◆ Your task: The entries below are to be repeated exactly, and their pictures left out.

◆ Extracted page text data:
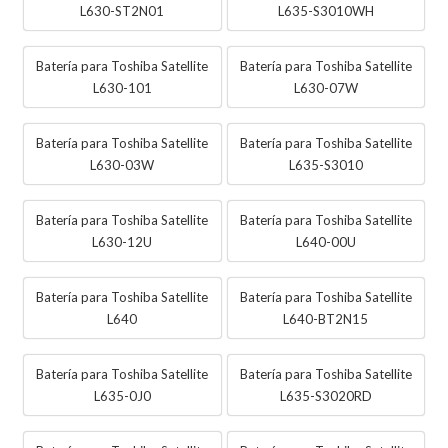
L630-ST2N01
L635-S3010WH
Batería para Toshiba Satellite
Batería para Toshiba Satellite
L630-101
L630-07W
Batería para Toshiba Satellite
Batería para Toshiba Satellite
L630-03W
L635-S3010
Batería para Toshiba Satellite
Batería para Toshiba Satellite
L630-12U
L640-00U
Batería para Toshiba Satellite
Batería para Toshiba Satellite
L640
L640-BT2N15
Batería para Toshiba Satellite
Batería para Toshiba Satellite
L635-0J0
L635-S3020RD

◆ Expected output:
L630-ST2N01
L635-S3010WH
Batería para Toshiba Satellite
Batería para Toshiba Satellite
L630-101
L630-07W
Batería para Toshiba Satellite
Batería para Toshiba Satellite
L630-03W
L635-S3010
Batería para Toshiba Satellite
Batería para Toshiba Satellite
L630-12U
L640-00U
Batería para Toshiba Satellite
Batería para Toshiba Satellite
L640
L640-BT2N15
Batería para Toshiba Satellite
Batería para Toshiba Satellite
L635-0J0
L635-S3020RD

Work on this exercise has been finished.